When Susan Berman rejoined Malcolm Usher, who was running over the setup for the establishing shot of the ranch, Kerney paused to look around. As promised, Ethan Stone, the set designer, had turned Joe and Bessie’s pristine ranch headquarters into a hardscrabble, weather-beaten movie set. The exteriors of the houses and the barn were painted a dingy, sun-bleached gray, and a rusted water tank and an old windmill had been planted squarely in front of Joe and Bessie’s house along with two large, dead evergreen trees. The construction crew had added a rickety porch to the front of the house with a roof that seemed about to collapse. Several old, wrecked vehicles that looked like they’d been hauled down from vacant lots in Hachita were scattered around, and a pile of scrap metal had been dumped next to the barn.
There was no sign of Joe, Bessie, or Johnny, but Kerney noticed that Julia and Barry Hingle were looking pleased with each other. He smiled at the prospect that Julia might have found someone more receptive to her advances.

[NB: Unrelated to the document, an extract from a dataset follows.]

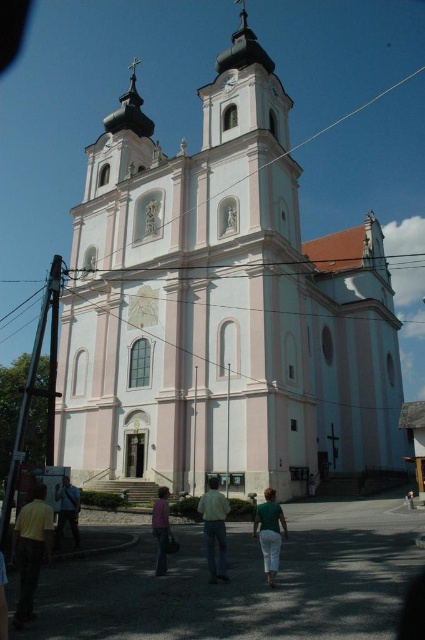 You are a photographer standing in front of the church and want to take a photo that includes both the dark brown leather pants at lower left and the green cotton pants at lower center. Which pair of pants should you focus on first to ensure they are both in the frame?

The dark brown leather pants at lower left is taller than the green cotton pants at lower center, so you should focus on the dark brown leather pants at lower left first to ensure both are in the frame.

You are standing in front of the church and see two people wearing green cotton pants at lower center and light blue jeans at lower left. Which person is standing closer to the church entrance?

The green cotton pants at lower center is positioned over light blue jeans at lower left, meaning they are closer to the church entrance.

He opened the manila envelope. It was from the SFPD and inside were the NCIC wants and warrant reports on the cast and crew that his department had run. The name of one crew member, a transportation driver named Hoover Grayson, was circled. He had an outstanding warrant from Grady County, Oklahoma.
A sealed business envelope addressed to Kerney was attached to the paperwork. It contained Detective Sergeant Ramona Pino’s memo on her further findings regarding Walter Shaw. The deaths of Shaw’s adoptive parents had been ruled accidental, and no autopsies had been performed. Shaw owned the Virden farm free and clear, which consisted of the house, barn, and ten acres of land. With six years in the navy he’d been given a general discharge and denied reenlistment after being busted in rank twice by summary court-martial. Both times he’d gone AWOL and been arrested by the shore patrol for fighting.
On her own initiative Pino had researched Shaw’s juvenile record. As a teenager he’d been picked up in Duncan, Arizona, for shoplifting and released to his adoptive parents after pleading guilty and paying a fine. Child welfare reported that he’d been in seven different foster homes before his adoption placement with Ralph and Elizabeth Shaw, and that he had been removed from most of the previous placements because of incorrigible destructive behavior.
Financially, Shaw wasn’t well off. He had some money in the bank, but not much, and the value of the Virden farm wouldn’t cover the median cost of a Santa Fe house.
Kerney put the memo back in the envelope, stuck it in his shirt pocket, dialed Santa Fe dispatch on his cell phone, and asked them to confirm the warrant on Hoover Grayson out of Grady County, Oklahoma.